* **SOURCE INFORMATION**:

BEGIN

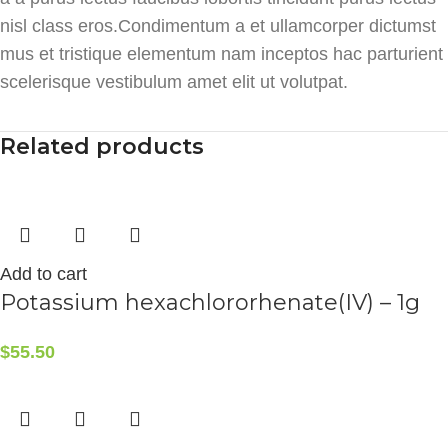
nisl class eros.Condimentum a et ullamcorper dictumst
mus et tristique elementum nam inceptos hac parturient
scelerisque vestibulum amet elit ut volutpat.
Related products
Add to cart
Potassium hexachlororhenate(IV) – 1g
$
55.50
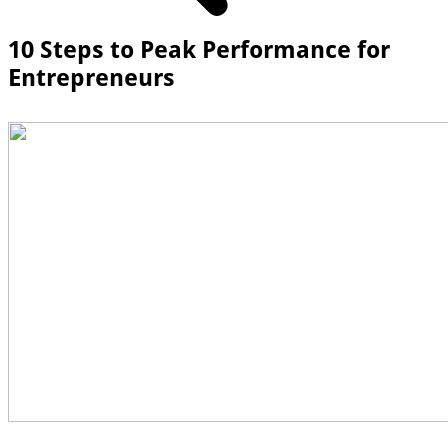
10 Steps to Peak Performance for
Entrepreneurs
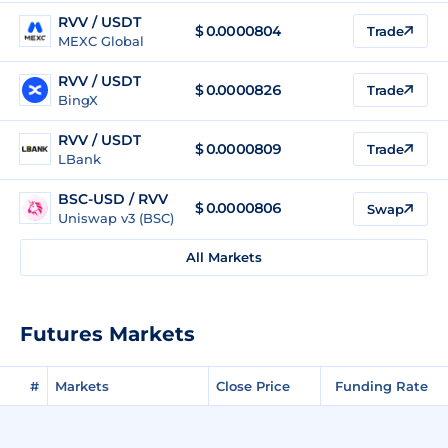
RVV / USDT
$
0.0000804
Trade
MEXC Global
RVV / USDT
$
0.0000826
Trade
BingX
RVV / USDT
$
0.0000809
Trade
LBank
BSC-USD / RVV
$ 0.0000806
Swap
Uniswap v3 (BSC)
All Markets
Futures Markets
#
Markets
Close Price
Funding Rate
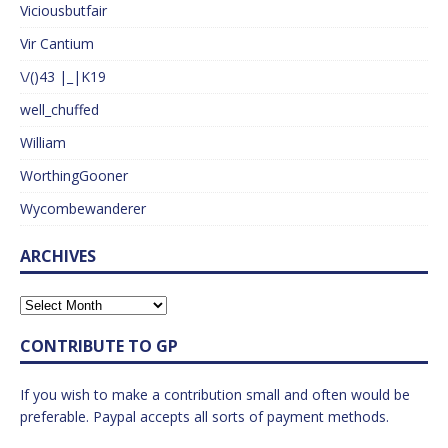
Viciousbutfair
Vir Cantium
\/()43 |_|K19
well_chuffed
William
WorthingGooner
Wycombewanderer
ARCHIVES
CONTRIBUTE TO GP
If you wish to make a contribution small and often would be
preferable. Paypal accepts all sorts of payment methods.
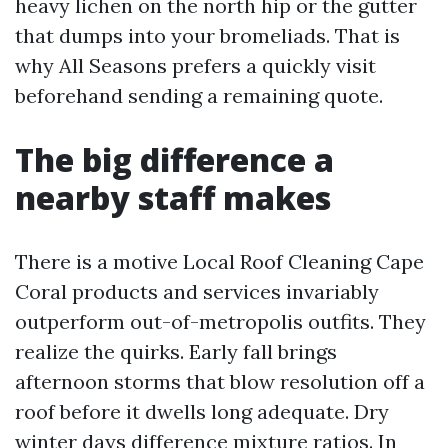
heavy lichen on the north hip or the gutter
that dumps into your bromeliads. That is
why All Seasons prefers a quickly visit
beforehand sending a remaining quote.
The big difference a
nearby staff makes
There is a motive Local Roof Cleaning Cape
Coral products and services invariably
outperform out-of-metropolis outfits. They
realize the quirks. Early fall brings
afternoon storms that blow resolution off a
roof before it dwells long adequate. Dry
winter days difference mixture ratios. In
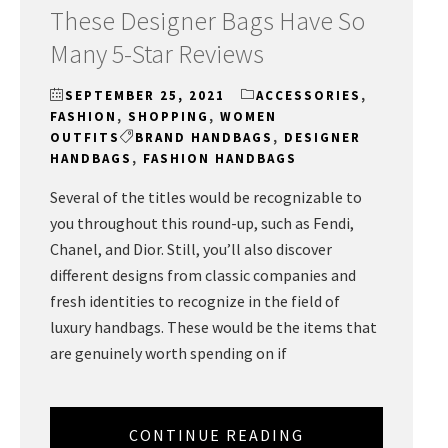
These Designer Bags Have So
Many 5-Star Reviews
SEPTEMBER 25, 2021
ACCESSORIES
,
FASHION
,
SHOPPING
,
WOMEN
OUTFITS
BRAND HANDBAGS
,
DESIGNER
HANDBAGS
,
FASHION HANDBAGS
Several of the titles would be recognizable to
you throughout this round-up, such as Fendi,
Chanel, and Dior. Still, you’ll also discover
different designs from classic companies and
fresh identities to recognize in the field of
luxury handbags. These would be the items that
are genuinely worth spending on if
CONTINUE READING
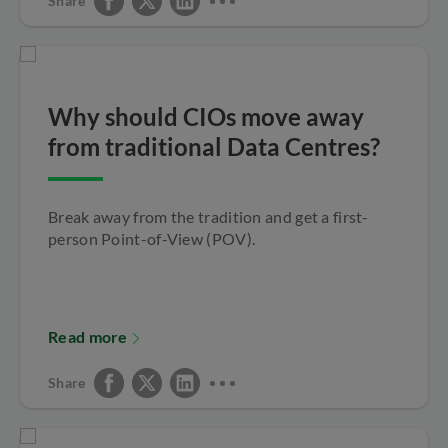
Share
Why should CIOs move away
from traditional Data Centres?
Break away from the tradition and get a first-
person Point-of-View (POV).
Read more
Share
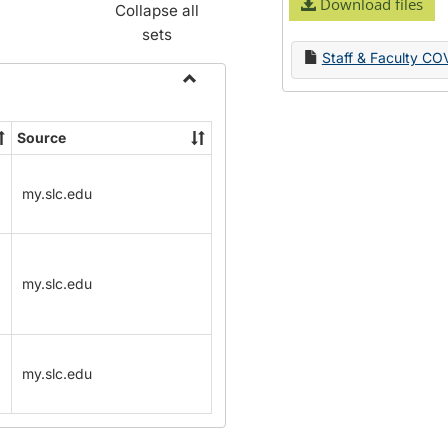
Download files
Collapse all
sets
Staff & Faculty CO
Toggle
Name
Source
Change
Forms
my.slc.edu
my.slc.edu
my.slc.edu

END

* **PROBLEM**: Going through the material, how many lines contain the word "that"? Please give only the number.

* **ANSWER TO THE PROBLEM**: 3